Awareness also gives families a voice. By centering family experiences alongside clinical and scientific knowledge, education becomes more meaningful and actionable. Increasing understanding across families, clinicians, and researchers helps create a more informed community—one better equipped to prevent NEC and improve care for those affected by this devastating disease.
What are some of the NEC Society’s most impactful or recent initiatives?
Jennifer Canvasser: Some of our most impactful recent work focuses on advancing research, strengthening collaboration, and improving the experience of families navigating NEC. One major area of growth has been the expansion of the NEC Biorepository, led by the NEC Society’s Scientific Advisor, Dr.
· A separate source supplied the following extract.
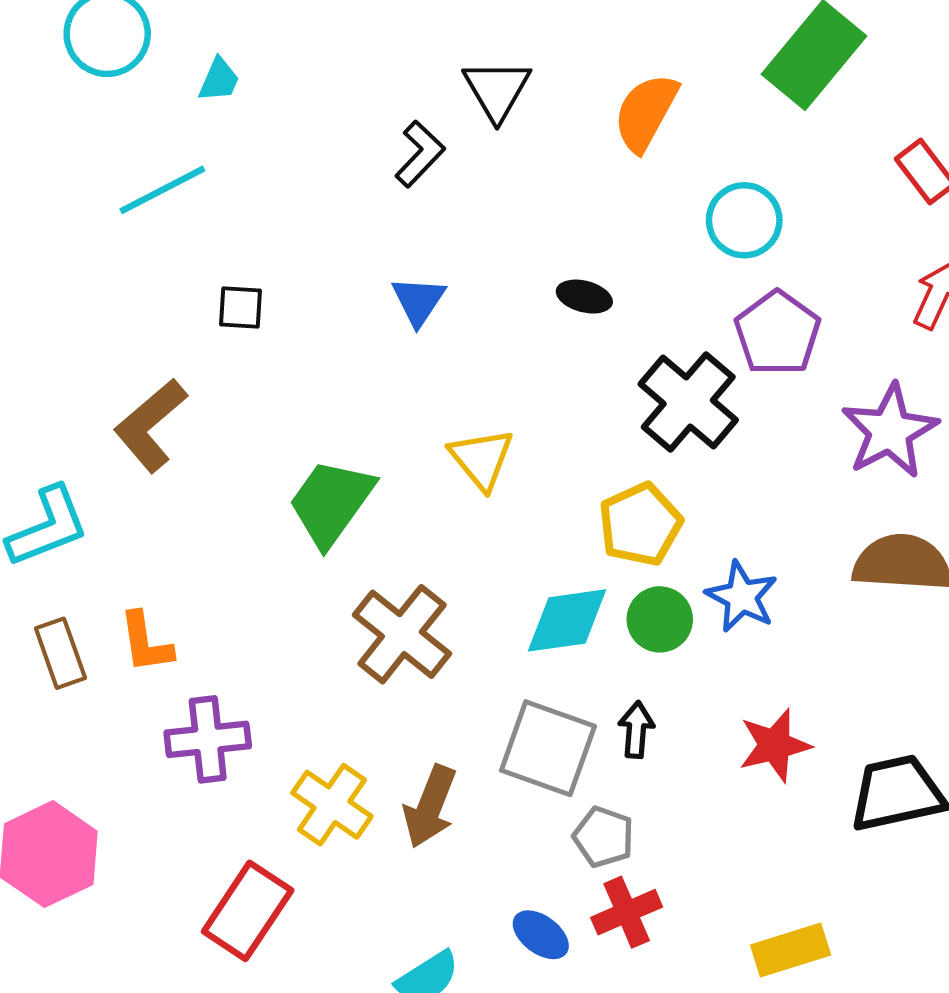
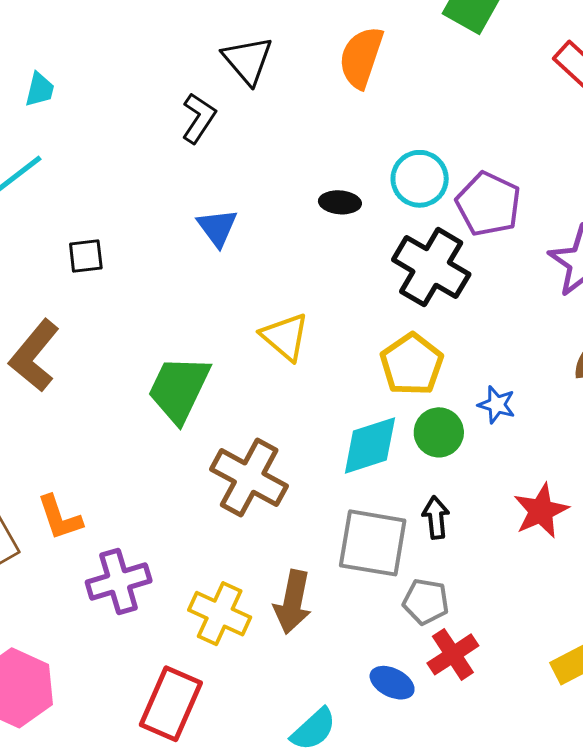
cyan circle: (744, 220) -> (420, 179), moved
blue star: (742, 597) -> (497, 405), size x0.7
Misty Good. The Biorepository addresses one of the most significant barriers in NEC research: the limited availability of high‑quality, well‑characterized tissue samples needed to advance scientific discovery.
We are also helping advance single‑cell intestinal research, which has the potential to deepen scientific understanding of NEC at a foundational level and inform future prevention and treatment strategies.
At the same time, we are expanding post‑diagnosis care initiatives for families. NEC is a devastating, life-altering diagnosis. Families need ongoing support, resources, and connection. This work focuses on ensuring families are not navigating the aftermath of NEC alone.
We continue to grow our global reach through the NEC Symposium and international partnerships, bringing clinicians, researchers, and families together to foster collaboration and shared learning worldwide.
What gives you the most hope right now in the fight against NEC?
Jennifer Canvasser: What gives me the greatest hope is the momentum we are building. Clinicians, researchers, industry partners, and families from around the world are coming together with a shared commitment to protect infants and improve outcomes—and that collective effort is already moving the field forward.
That momentum grows when healthcare professionals and organizations engage through research, the NEC Symposium, family‑centered care, and partnerships in education and advocacy. Each collaboration strengthens our ability to learn faster, work smarter, and create meaningful change for infants and families affected by NEC.
The NEC Society is uniquely positioned to meet this moment. The urgency of this work is undeniable, and we cannot afford to move slowly. What inspires me most is seeing people step beyond traditional silos—offering their time, expertise, and lived experience in service of something bigger than any one institution or discipline. We are building a global community of experts and families working together united by a shared responsibility to give infants and families the care, knowledge, and hope they deserve.